## Work request
Find every line below with the word "more". Then give only how many there are.

═══ Exercise data ═══

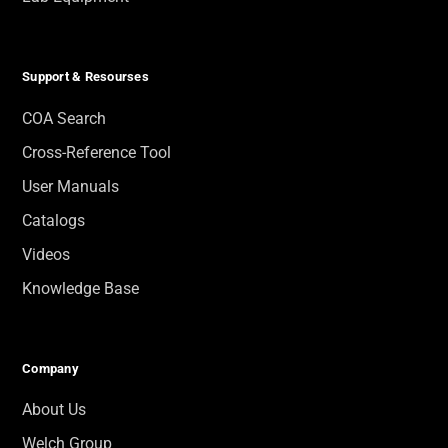
Support & Resourses
COA Search
Cross-Reference Tool
User Manuals
Catalogs
Videos
Knowledge Base
Company
About Us
Welch Group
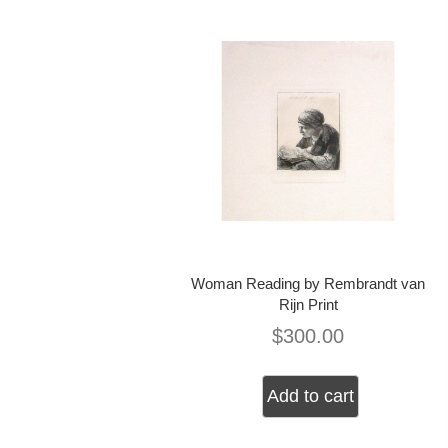
Woman Reading by Rembrandt van
Rijn Print
$
300.00
Add to cart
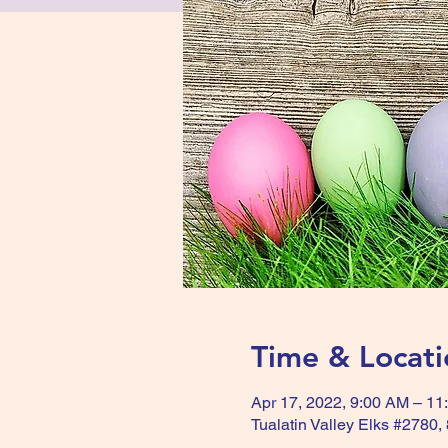
Time & Locati
Apr 17, 2022, 9:00 AM – 11
Tualatin Valley Elks #2780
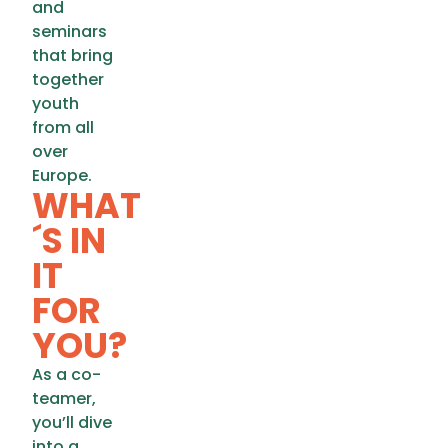
and
seminars
that bring
together
youth
from all
over
Europe.
WHAT
´S IN
IT
FOR
YOU?
As a co-
teamer,
you’ll dive
into a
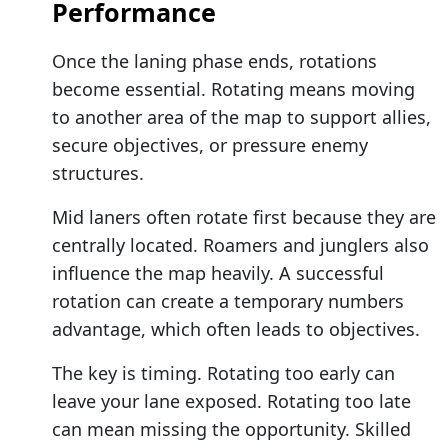
Performance
Once the laning phase ends, rotations
become essential. Rotating means moving
to another area of the map to support allies,
secure objectives, or pressure enemy
structures.
Mid laners often rotate first because they are
centrally located. Roamers and junglers also
influence the map heavily. A successful
rotation can create a temporary numbers
advantage, which often leads to objectives.
The key is timing. Rotating too early can
leave your lane exposed. Rotating too late
can mean missing the opportunity. Skilled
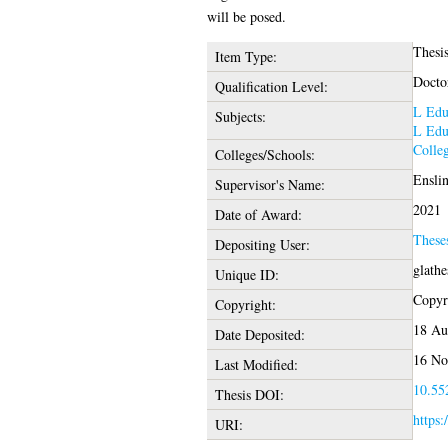
will be posed.
Thesi
Item Type:
Docto
Qualification Level:
L Edu
Subjects:
L Edu
Colleg
Colleges/Schools:
Enslin
Supervisor's Name:
2021
Date of Award:
These
Depositing User:
glath
Unique ID:
Copyri
Copyright:
18 Au
Date Deposited:
16 No
Last Modified:
10.552
Thesis DOI:
https:
URI:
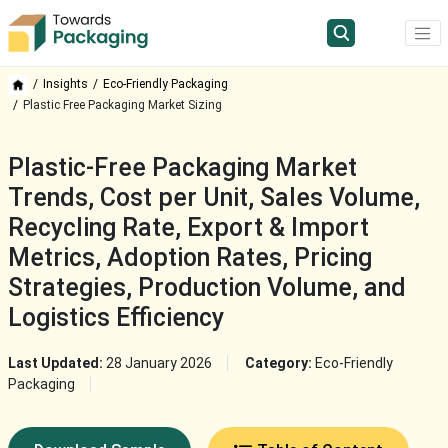
Insights
Eco-Friendly Packaging
Plastic Free Packaging Market Sizing
Plastic-Free Packaging Market
Trends, Cost per Unit, Sales Volume,
Recycling Rate, Export & Import
Metrics, Adoption Rates, Pricing
Strategies, Production Volume, and
Logistics Efficiency
Last Updated:
28 January 2026
Category:
Eco-Friendly
Packaging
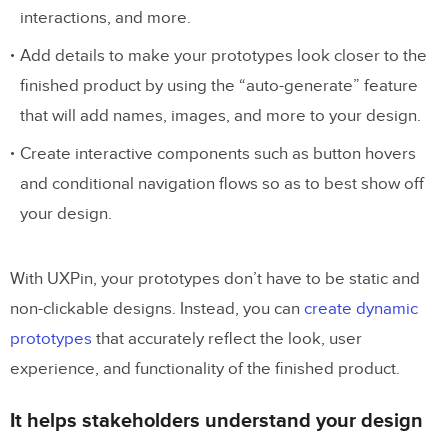
interactions, and more.
Add details to make your prototypes look closer to the
finished product by using the “auto-generate” feature
that will add names, images, and more to your design.
Create interactive components such as button hovers
and conditional navigation flows so as to best show off
your design.
With UXPin, your prototypes don’t have to be static and
non-clickable designs. Instead, you can
create dynamic
prototypes
that accurately reflect the look, user
experience, and functionality of the finished product.
It helps stakeholders understand your design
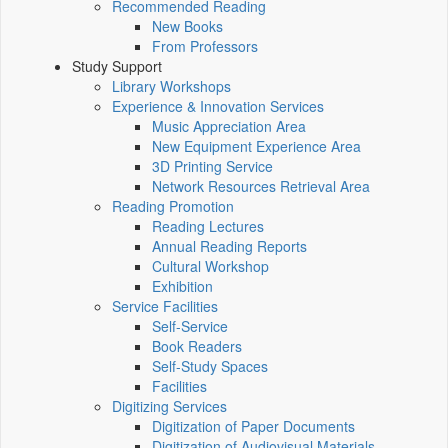
Recommended Reading
New Books
From Professors
Study Support
Library Workshops
Experience & Innovation Services
Music Appreciation Area
New Equipment Experience Area
3D Printing Service
Network Resources Retrieval Area
Reading Promotion
Reading Lectures
Annual Reading Reports
Cultural Workshop
Exhibition
Service Facilities
Self-Service
Book Readers
Self-Study Spaces
Facilities
Digitizing Services
Digitization of Paper Documents
Digitization of Audiovisual Materials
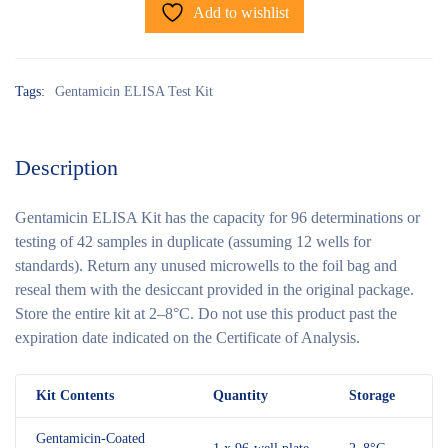
Add to wishlist
Tags:
Gentamicin ELISA Test Kit
Description
Gentamicin ELISA Kit has the capacity for 96 determinations or
testing of 42 samples in duplicate (assuming 12 wells for
standards). Return any unused microwells to the foil bag and
reseal them with the desiccant provided in the original package.
Store the entire kit at 2–8°C. Do not use this product past the
expiration date indicated on the Certificate of Analysis.
Kit Contents
Quantity
Storage
Gentamicin-Coated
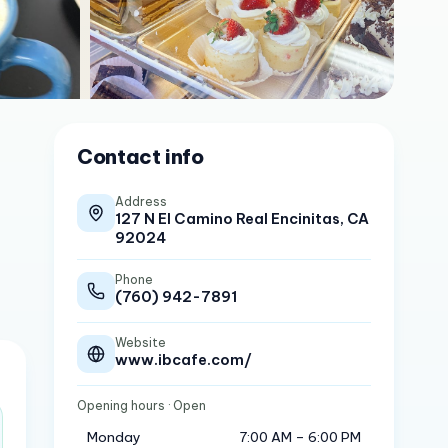
Contact info
Address
127 N El Camino Real Encinitas, CA
92024
Phone
(760) 942-7891
Website
www.ibcafe.com/
Opening hours
· Open
Monday
7:00 AM – 6:00 PM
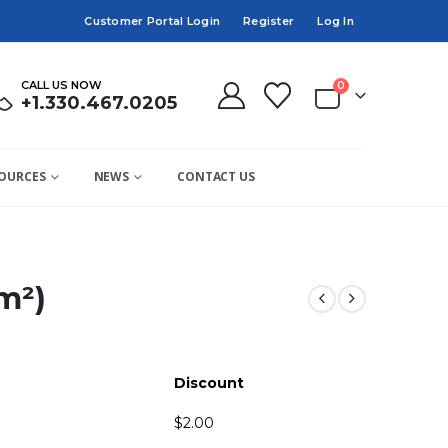
Customer Portal Login
Register
Log In
CALL US NOW
0
+1.330.467.0205
OURCES
NEWS
CONTACT US
m²)
Discount
$
2.00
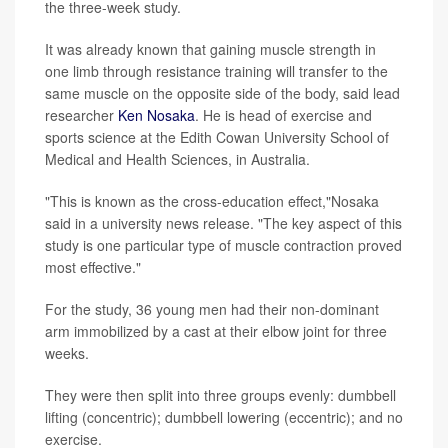
the three-week study.
It was already known that gaining muscle strength in
one limb through resistance training will transfer to the
same muscle on the opposite side of the body, said lead
researcher
Ken Nosaka
. He is head of exercise and
sports science at the Edith Cowan University School of
Medical and Health Sciences, in Australia.
"This is known as the cross-education effect,"Nosaka
said in a university news release. "The key aspect of this
study is one particular type of muscle contraction proved
most effective."
For the study, 36 young men had their non-dominant
arm immobilized by a cast at their elbow joint for three
weeks.
They were then split into three groups evenly: dumbbell
lifting (concentric); dumbbell lowering (eccentric); and no
exercise.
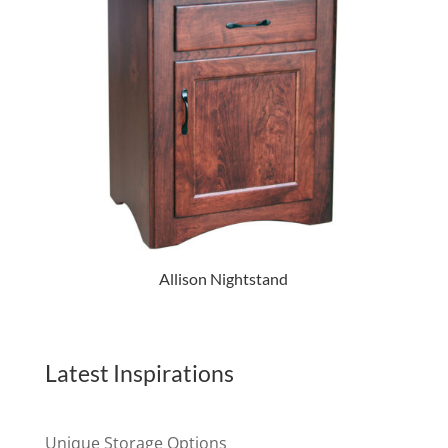
Allison Nightstand
Latest Inspirations
Unique Storage Options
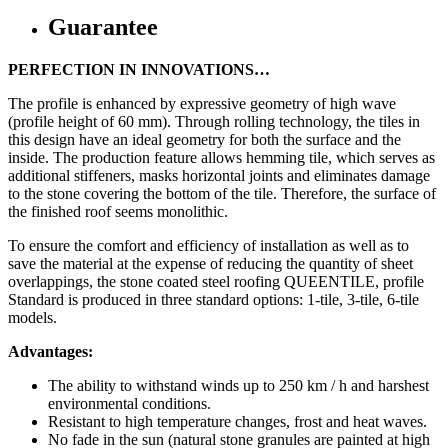
Guarantee
PERFECTION IN INNOVATIONS…
The profile is enhanced by expressive geometry of high wave
(profile height of 60 mm). Through rolling technology, the tiles in
this design have an ideal geometry for both the surface and the
inside. The production feature allows hemming tile, which serves as
additional stiffeners, masks horizontal joints and eliminates damage
to the stone covering the bottom of the tile. Therefore, the surface of
the finished roof seems monolithic.
To ensure the comfort and efficiency of installation as well as to
save the material at the expense of reducing the quantity of sheet
overlappings, the stone coated steel roofing QUEENTILE, profile
Standard is produced in three standard options: 1-tile, 3-tile, 6-tile
models.
Advantages:
The ability to withstand winds up to 250 km / h and harshest
environmental conditions.
Resistant to high temperature changes, frost and heat waves.
No fade in the sun (natural stone granules are painted at high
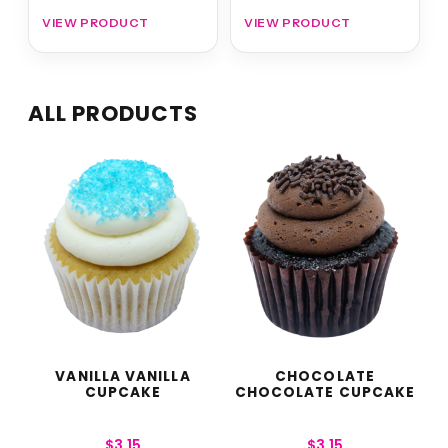
VIEW PRODUCT
VIEW PRODUCT
ALL PRODUCTS
VANILLA VANILLA
CHOCOLATE
CUPCAKE
CHOCOLATE CUPCAKE
$
3.15
$
3.15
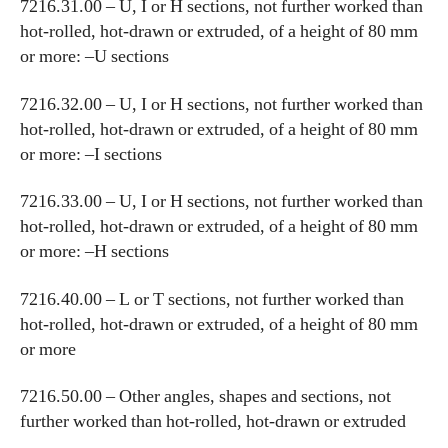
7216.31.00 – U, I or H sections, not further worked than
hot-rolled, hot-drawn or extruded, of a height of 80 mm
or more: –U sections
7216.32.00 – U, I or H sections, not further worked than
hot-rolled, hot-drawn or extruded, of a height of 80 mm
or more: –I sections
7216.33.00 – U, I or H sections, not further worked than
hot-rolled, hot-drawn or extruded, of a height of 80 mm
or more: –H sections
7216.40.00 – L or T sections, not further worked than
hot-rolled, hot-drawn or extruded, of a height of 80 mm
or more
7216.50.00 – Other angles, shapes and sections, not
further worked than hot-rolled, hot-drawn or extruded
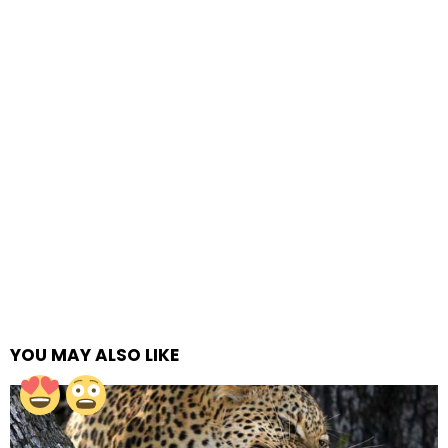
YOU MAY ALSO LIKE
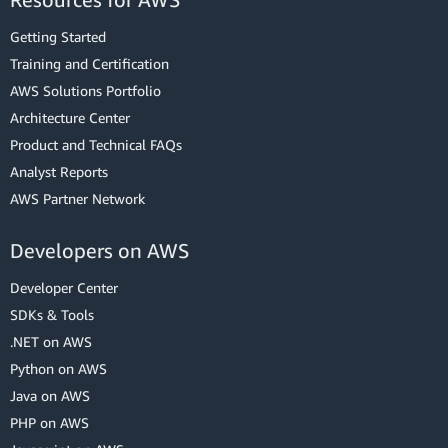
Getting Started
Training and Certification
AWS Solutions Portfolio
Architecture Center
Product and Technical FAQs
Analyst Reports
AWS Partner Network
Developers on AWS
Developer Center
SDKs & Tools
.NET on AWS
Python on AWS
Java on AWS
PHP on AWS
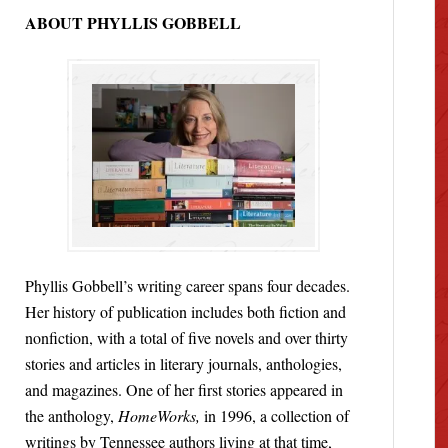
ABOUT PHYLLIS GOBBELL
Phyllis Gobbell’s writing career spans four decades.
Her history of publication includes both fiction and
nonfiction, with a total of five novels and over thirty
stories and articles in literary journals, anthologies,
and magazines. One of her first stories appeared in
the anthology,
HomeWorks,
in 1996, a collection of
writings by Tennessee authors living at that time,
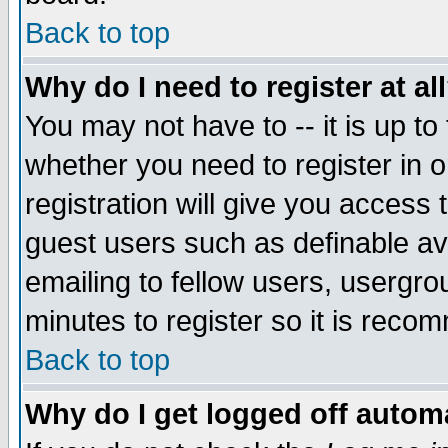
Back to top
Why do I need to register at al
You may not have to -- it is up to
whether you need to register in 
registration will give you access t
guest users such as definable a
emailing to fellow users, usergrou
minutes to register so it is rec
Back to top
Why do I get logged off automa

═══

## Written answer
6